WASHINGTON — Sen. Arlen Specter, D-Pa., said he is planning to introduce a new version of the Employee Free Choice Act that could garner enough support to prevent a Republican filibuster.
According to reports, Specter's proposal, which he has been working on with other Democrats since stating earlier this year that he would not support the bill as it was previously proposed, would not include the controversial “card check” provision. That provision, which is sought by unions and vehemently opposed by many businesses, including food retailers, would allow workers to form a union based on a majority of signed cards rather than through a secret ballot election.
Specter switched his affiliation from Republican to Democrat this year, helping boost the Democratic majority in the Senate to the 60 votes needed to prevent a filibuster.

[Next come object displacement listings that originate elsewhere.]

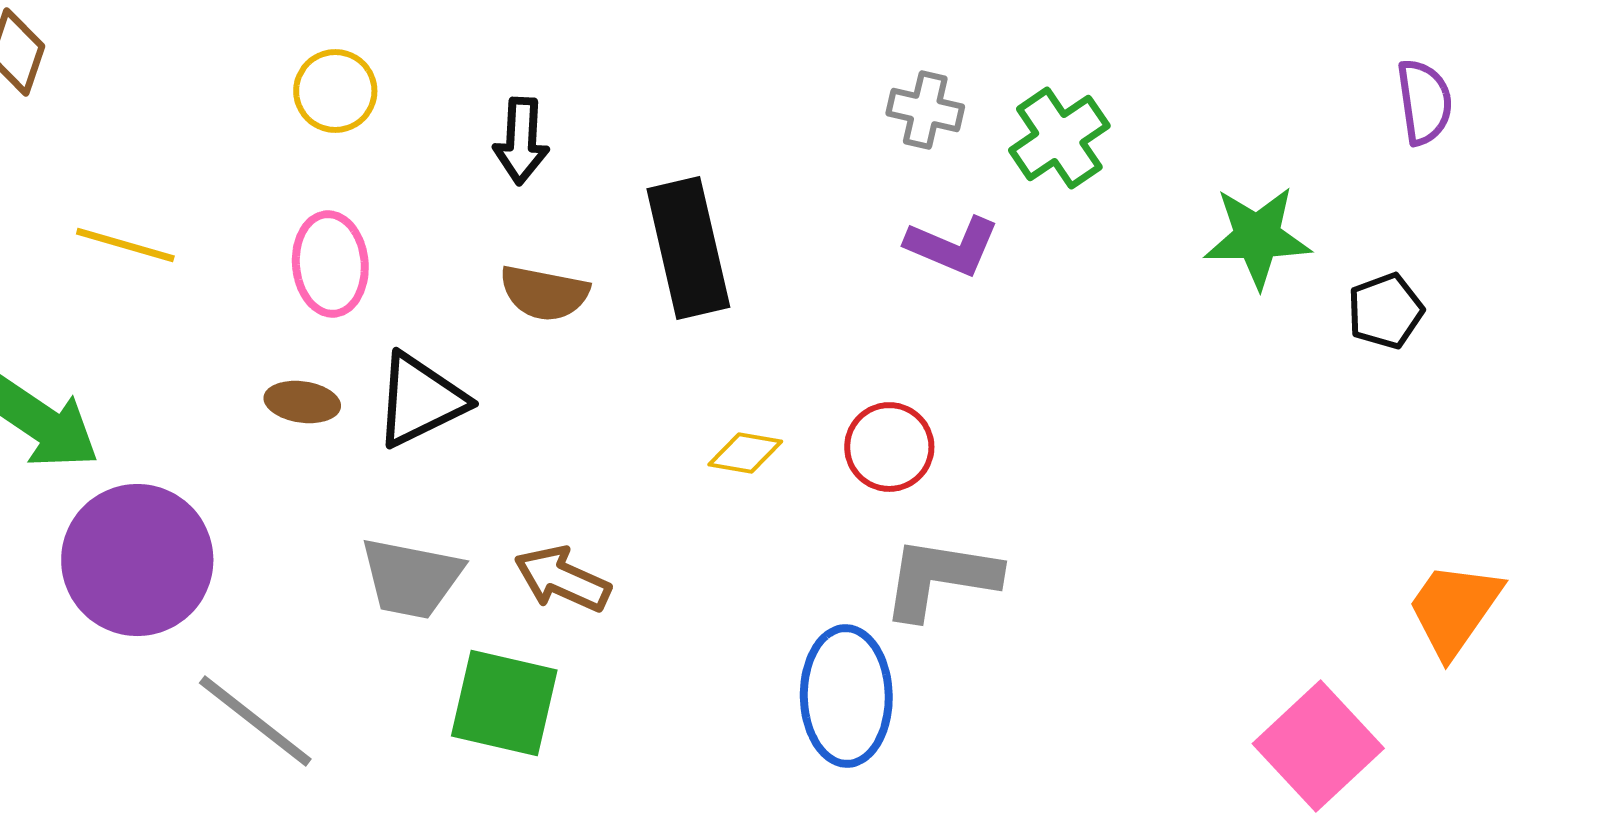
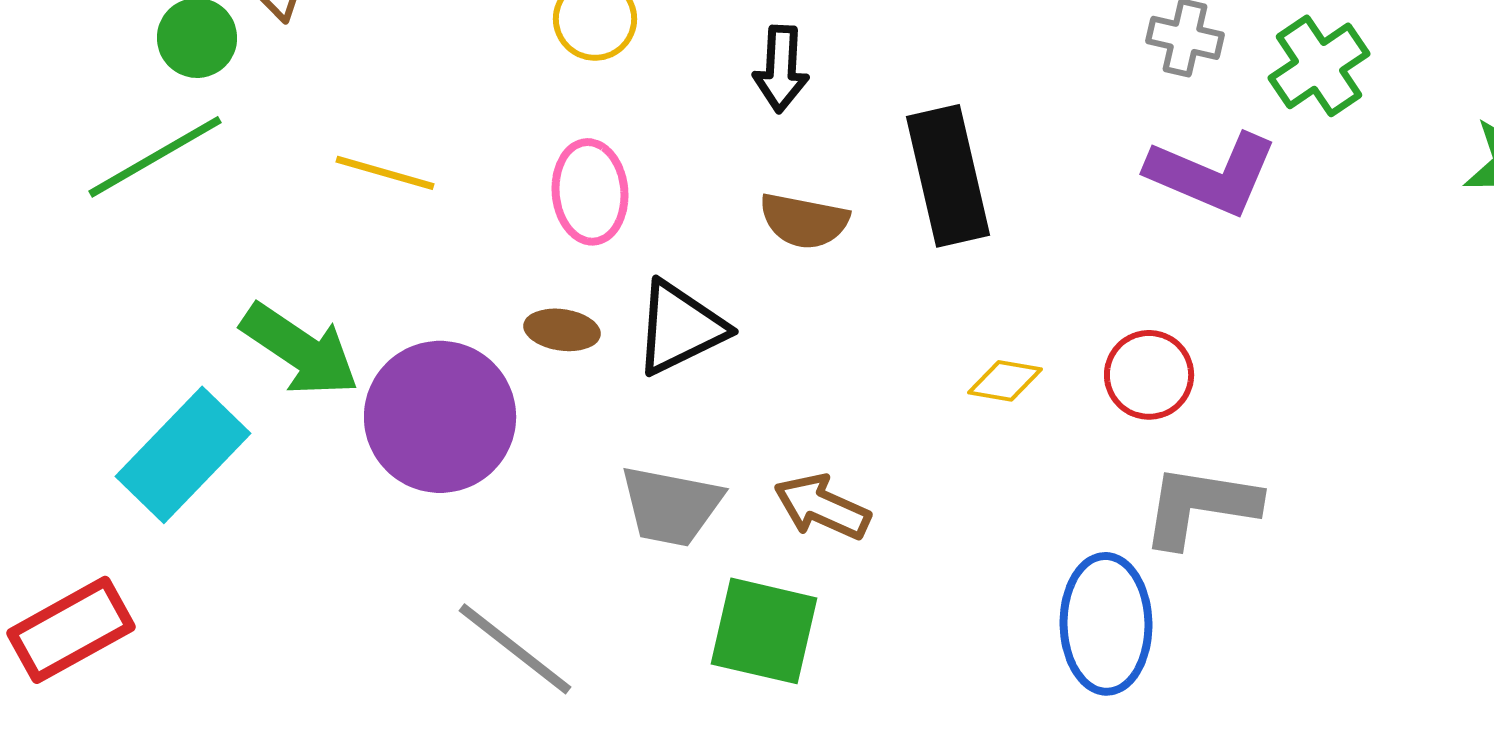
purple L-shape: (952, 246) -> (1212, 174), size x1.4
purple circle: (137, 560) -> (440, 417), moved

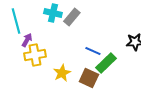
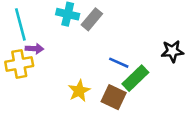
purple arrow: (27, 40) -> (34, 49), turned 64
yellow cross: (35, 55) -> (19, 64), moved

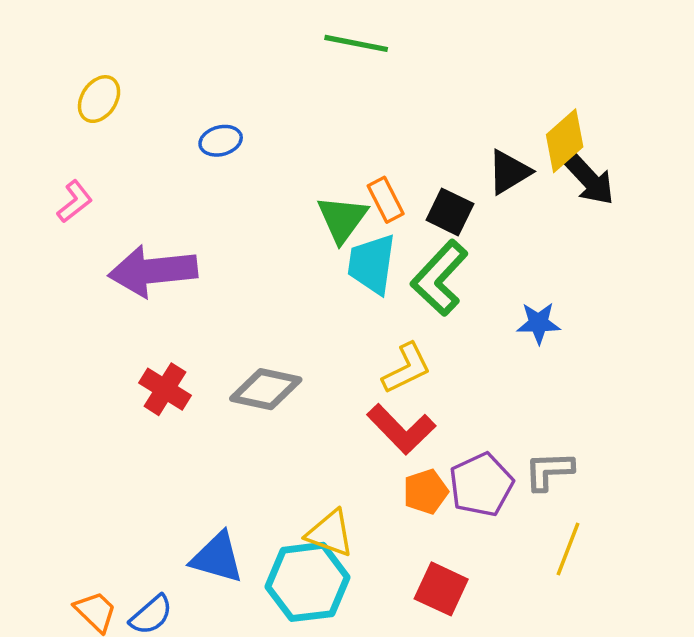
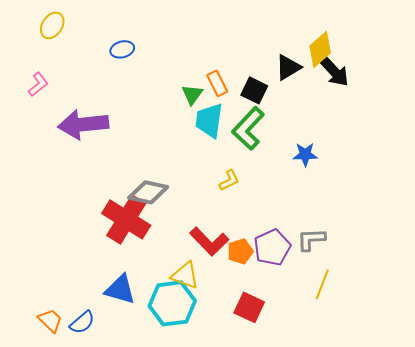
green triangle: (342, 219) -> (192, 94), size x0.7
yellow L-shape: (406, 368) -> (229, 180), size x0.7
red cross: (165, 389) -> (126, 219), moved, size x1.6
red L-shape: (401, 429) -> (209, 241), moved

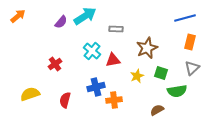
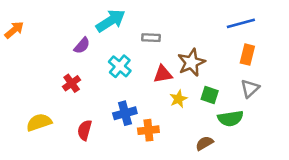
orange arrow: (18, 16) -> (14, 30), moved
purple semicircle: (61, 22) -> (82, 45), moved
red triangle: (113, 60) -> (163, 74), moved

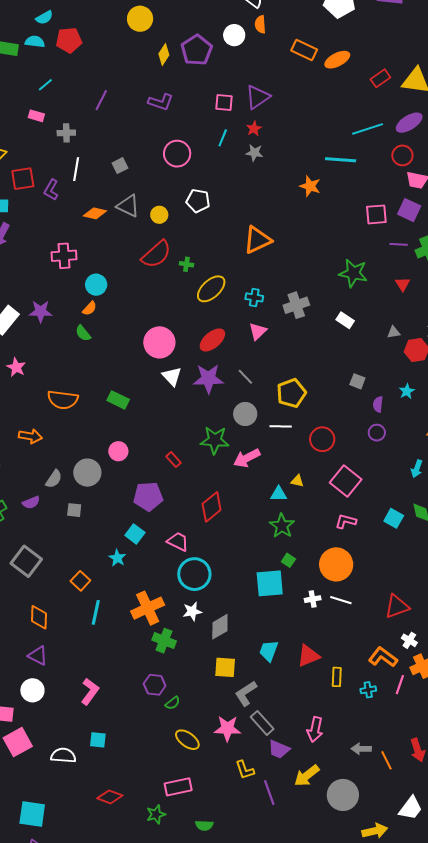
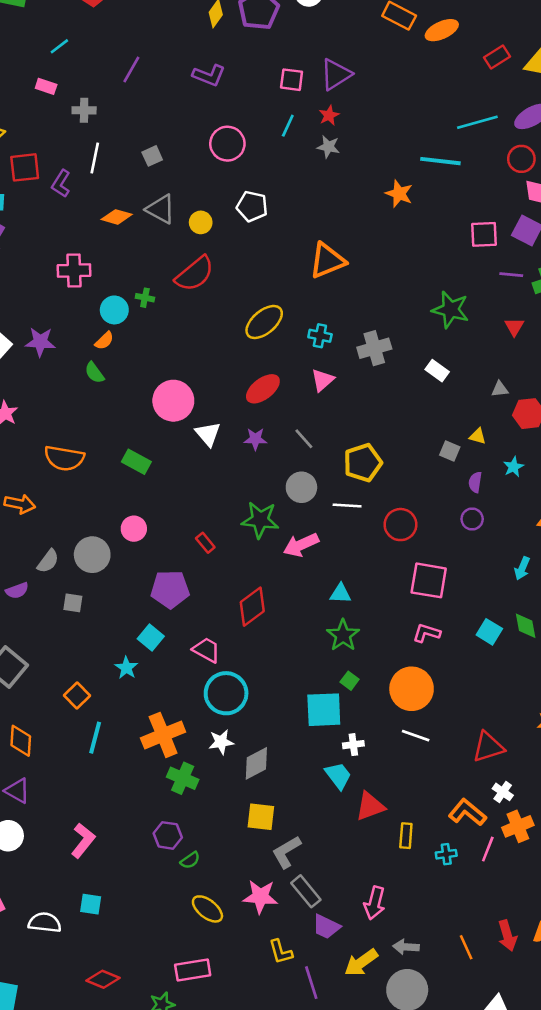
green cross: (186, 264) -> (145, 298), moved
pink circle: (159, 342) -> (173, 401), moved
purple star: (208, 379) -> (255, 439), size x0.6
yellow triangle: (297, 481) -> (478, 436), moved
pink square: (346, 481) -> (429, 580), turned -32
white cross: (313, 599) -> (353, 745), moved
cyan trapezoid: (269, 651) -> (338, 776), moved, turned 120
gray arrow: (361, 749) -> (406, 947), moved

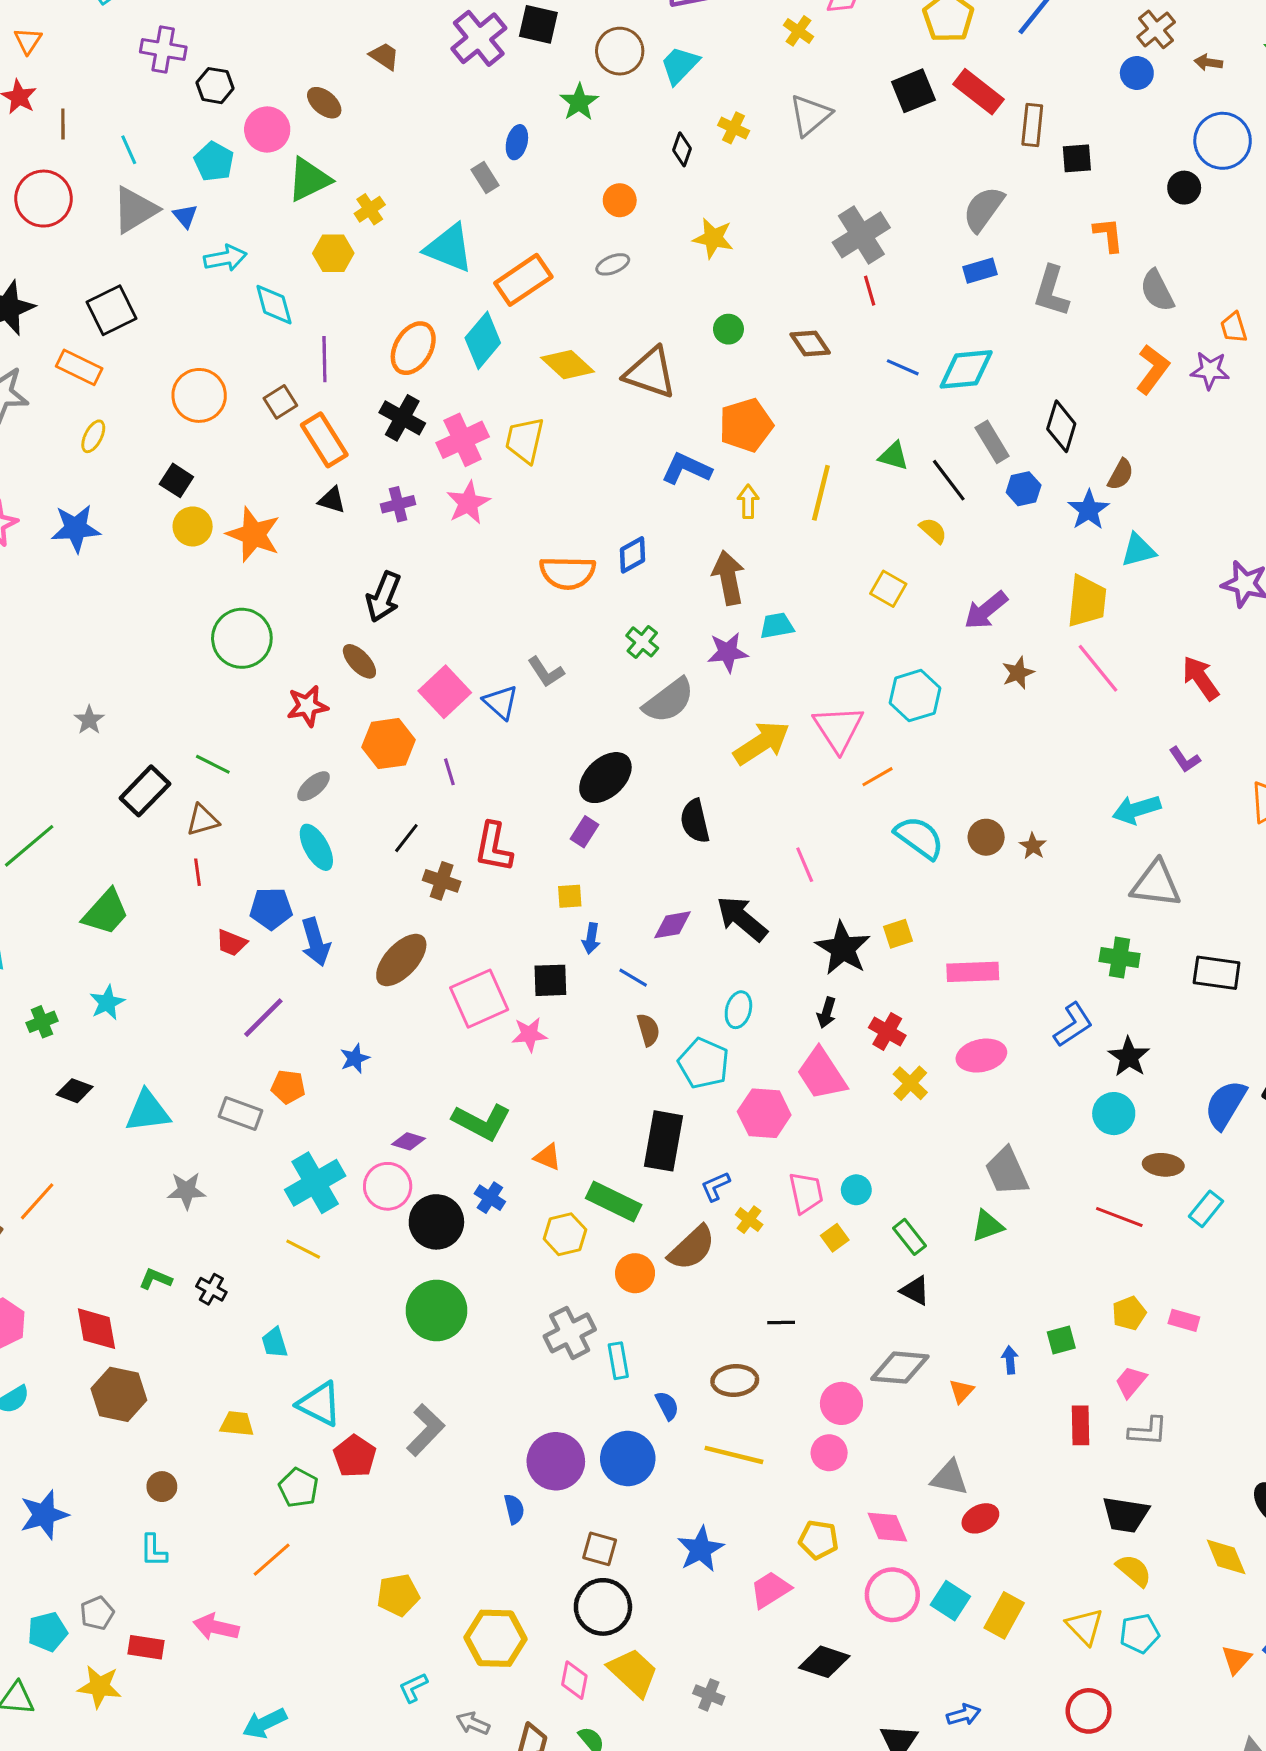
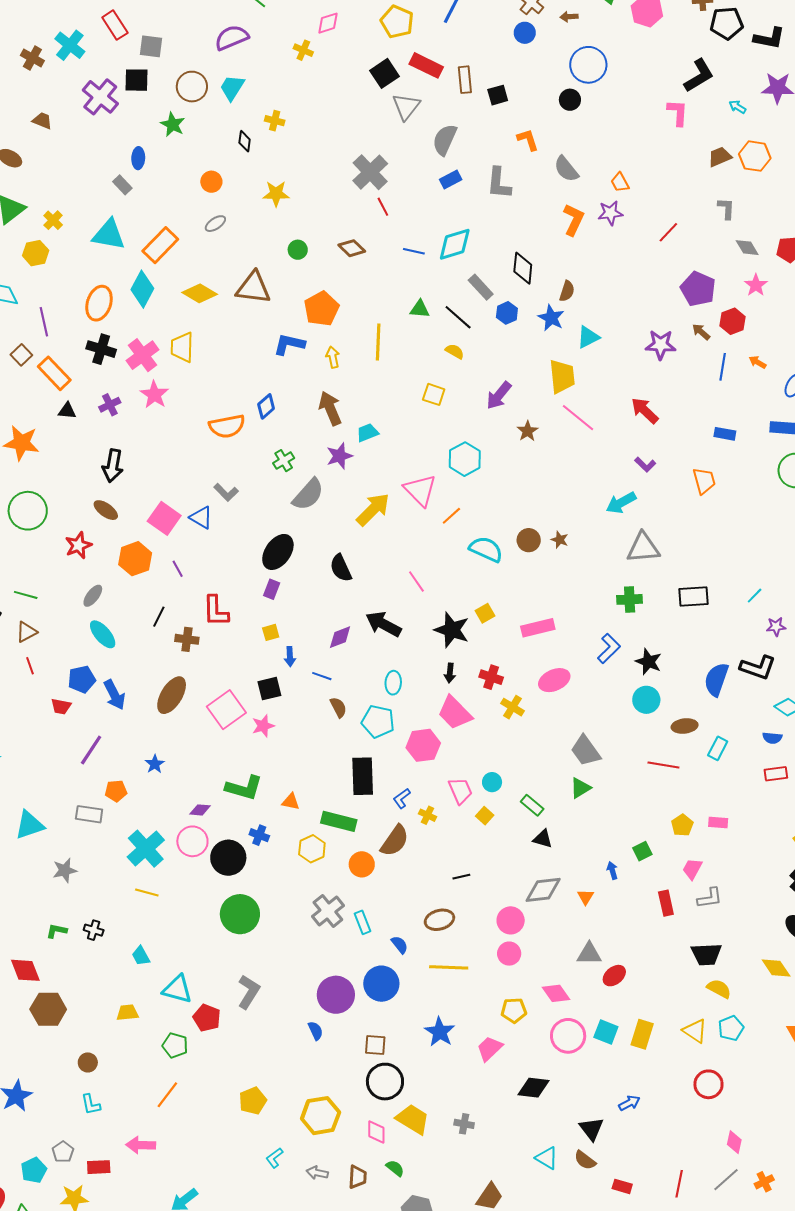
gray triangle: (810, 115) -> (406, 106), moved
green cross: (642, 642) -> (284, 461), turned 30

Some other Democrats also had said they would not support the original incarnation of EFCA, but Specter reportedly told an AFL-CIO gathering earlier this month that his revised bill could gain the support of all the Senate Democrats — a replacement for the late Ted Kennedy, D-Mass., included — to block a Republican filibuster.
Specter's proposal reportedly would speed the time between workers' stated intention to form a union and an actual vote, allow more union access to workers in some instances and triple the penalties for employers who violate union organizing rules, according to a report in the Washington Post.
His proposal also would reportedly include a compromise on mandatory arbitration in the event that workers and employers cannot reach an agreement on a contract.